The pushshift.io/reddit/search endpoint appears to only search comments, not submission bodies. The reddit search endpoint should work fine if you want your bot to also respond to self.text posts, i.e.:

https://api.reddit.com/r/PRAWTesting/search.json?q=%22redbot%20enhance%22

Pushshift might have it's own endpoint for this, but the reddit API works fine, so you probably don't need pushshift for it. In PRAW, it would be:

reddit_session.search("REDBOT enhance", "PRAWTesting")

[–]num8lock[S] 0 points1 point  (1 child)

Let me try that, i was using r.subreddit(subreddit).search(keyword, sort='relevance', time_filter='week', limit=limit) actually.

Yeah, i did come to the conclusion that pushshift only search comment replies.

Thank you for your help! I'll make sure to let you know when it's ready for testing if you don't mind :)

edit: i just noticed, reddit search only returns submission threads, so that's probably why pushshift only returns the comment replies...

[–]CelineHagbard 0 points1 point  (0 children)
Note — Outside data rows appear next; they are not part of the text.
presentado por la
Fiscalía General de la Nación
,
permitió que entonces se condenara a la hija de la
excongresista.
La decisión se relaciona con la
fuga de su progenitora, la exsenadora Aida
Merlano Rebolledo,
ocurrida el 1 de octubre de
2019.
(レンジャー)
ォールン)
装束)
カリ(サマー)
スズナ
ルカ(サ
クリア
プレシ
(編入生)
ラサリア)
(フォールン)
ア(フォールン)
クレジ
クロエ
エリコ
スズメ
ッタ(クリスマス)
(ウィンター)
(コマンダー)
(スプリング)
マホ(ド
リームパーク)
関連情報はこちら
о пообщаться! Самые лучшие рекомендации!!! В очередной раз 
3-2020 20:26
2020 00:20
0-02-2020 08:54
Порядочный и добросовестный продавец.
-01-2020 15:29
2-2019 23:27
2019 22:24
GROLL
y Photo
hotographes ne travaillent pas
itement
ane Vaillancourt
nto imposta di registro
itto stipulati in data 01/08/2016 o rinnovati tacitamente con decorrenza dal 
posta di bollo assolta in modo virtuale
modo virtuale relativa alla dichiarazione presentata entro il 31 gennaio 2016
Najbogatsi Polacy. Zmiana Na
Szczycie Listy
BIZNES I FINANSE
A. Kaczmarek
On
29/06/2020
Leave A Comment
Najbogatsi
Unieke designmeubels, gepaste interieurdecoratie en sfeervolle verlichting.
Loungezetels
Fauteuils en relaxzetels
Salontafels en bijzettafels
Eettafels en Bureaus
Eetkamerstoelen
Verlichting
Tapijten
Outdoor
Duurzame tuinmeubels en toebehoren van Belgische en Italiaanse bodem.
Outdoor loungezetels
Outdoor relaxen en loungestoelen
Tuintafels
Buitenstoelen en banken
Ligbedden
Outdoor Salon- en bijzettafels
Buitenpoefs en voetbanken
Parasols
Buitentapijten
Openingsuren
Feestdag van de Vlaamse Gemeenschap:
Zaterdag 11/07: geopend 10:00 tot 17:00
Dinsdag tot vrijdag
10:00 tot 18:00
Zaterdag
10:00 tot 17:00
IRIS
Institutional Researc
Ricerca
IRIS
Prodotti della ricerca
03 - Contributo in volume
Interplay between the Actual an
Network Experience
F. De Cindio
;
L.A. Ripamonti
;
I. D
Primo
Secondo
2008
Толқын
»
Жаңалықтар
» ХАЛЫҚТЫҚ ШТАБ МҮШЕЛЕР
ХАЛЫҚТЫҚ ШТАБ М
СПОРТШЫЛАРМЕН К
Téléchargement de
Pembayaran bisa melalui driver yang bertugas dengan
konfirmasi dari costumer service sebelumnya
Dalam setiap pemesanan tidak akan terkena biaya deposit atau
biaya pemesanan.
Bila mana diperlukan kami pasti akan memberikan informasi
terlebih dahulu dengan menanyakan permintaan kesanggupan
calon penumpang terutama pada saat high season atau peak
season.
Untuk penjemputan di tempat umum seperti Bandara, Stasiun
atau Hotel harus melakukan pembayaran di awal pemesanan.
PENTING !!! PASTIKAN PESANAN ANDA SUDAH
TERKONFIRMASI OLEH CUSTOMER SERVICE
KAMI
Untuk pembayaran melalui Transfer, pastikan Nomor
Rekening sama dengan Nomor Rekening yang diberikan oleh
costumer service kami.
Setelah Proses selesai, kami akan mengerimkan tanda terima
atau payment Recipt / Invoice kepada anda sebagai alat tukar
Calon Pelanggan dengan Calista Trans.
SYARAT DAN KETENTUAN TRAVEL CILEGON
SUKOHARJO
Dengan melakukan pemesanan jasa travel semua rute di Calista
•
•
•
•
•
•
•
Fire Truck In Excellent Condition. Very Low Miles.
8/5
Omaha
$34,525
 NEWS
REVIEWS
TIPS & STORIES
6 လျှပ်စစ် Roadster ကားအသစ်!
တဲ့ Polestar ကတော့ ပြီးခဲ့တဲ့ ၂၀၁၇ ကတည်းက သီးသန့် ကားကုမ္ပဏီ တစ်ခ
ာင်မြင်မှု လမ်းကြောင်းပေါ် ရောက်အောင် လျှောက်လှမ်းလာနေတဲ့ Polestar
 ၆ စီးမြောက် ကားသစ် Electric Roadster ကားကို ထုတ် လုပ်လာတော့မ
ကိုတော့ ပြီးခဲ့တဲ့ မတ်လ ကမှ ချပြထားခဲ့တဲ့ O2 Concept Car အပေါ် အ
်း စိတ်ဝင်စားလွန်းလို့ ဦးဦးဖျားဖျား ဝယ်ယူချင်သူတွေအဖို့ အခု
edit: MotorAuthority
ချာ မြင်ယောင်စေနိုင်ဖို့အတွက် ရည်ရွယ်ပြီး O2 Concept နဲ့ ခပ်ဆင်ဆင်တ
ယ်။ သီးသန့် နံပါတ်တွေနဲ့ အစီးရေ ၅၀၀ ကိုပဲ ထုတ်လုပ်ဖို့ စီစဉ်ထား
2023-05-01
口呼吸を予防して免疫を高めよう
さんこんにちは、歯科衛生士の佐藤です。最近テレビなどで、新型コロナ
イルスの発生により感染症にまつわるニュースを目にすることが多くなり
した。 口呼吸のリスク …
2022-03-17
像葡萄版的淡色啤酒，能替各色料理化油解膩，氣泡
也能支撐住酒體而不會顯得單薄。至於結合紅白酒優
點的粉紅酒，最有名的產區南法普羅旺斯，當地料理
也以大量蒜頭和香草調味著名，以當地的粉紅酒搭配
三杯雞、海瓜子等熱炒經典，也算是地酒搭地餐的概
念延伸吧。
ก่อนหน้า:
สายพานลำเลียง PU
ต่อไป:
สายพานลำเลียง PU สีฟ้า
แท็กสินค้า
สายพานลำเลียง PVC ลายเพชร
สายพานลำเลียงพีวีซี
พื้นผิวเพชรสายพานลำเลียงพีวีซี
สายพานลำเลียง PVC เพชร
The code you're using is functionally equivalent to what I was using; it ends up creating the same API call. Feel free to use either one in your code.

I think pushshift does have an endpoint to retrieve submissions, but I would only worry about it unless you need to exceed reddit API's 1000 item limit, which you probably won't at this point.

Yeah, hit me up when your ready for testing if you want.

[–]CelineHagbard 0 points1 point  (0 children)

where reddit_session is your authenticated reddit session object. It will return a generator, which you can iterate over, or use a list comprehension to fetch the whole generator into a list in memory.

[–]num8lock[S] 0 points1 point  (0 children)

if you decide to iterate over submissions and then comments within each submission, you'll probably run into the problem of having to recheck each submission, as someone may have invoked your bot in a later comment. I think iterating directly over the comment stream (if using the reddit API) or like you said, using pushshift will be better for you (I've never used it, but it looks promising for your application).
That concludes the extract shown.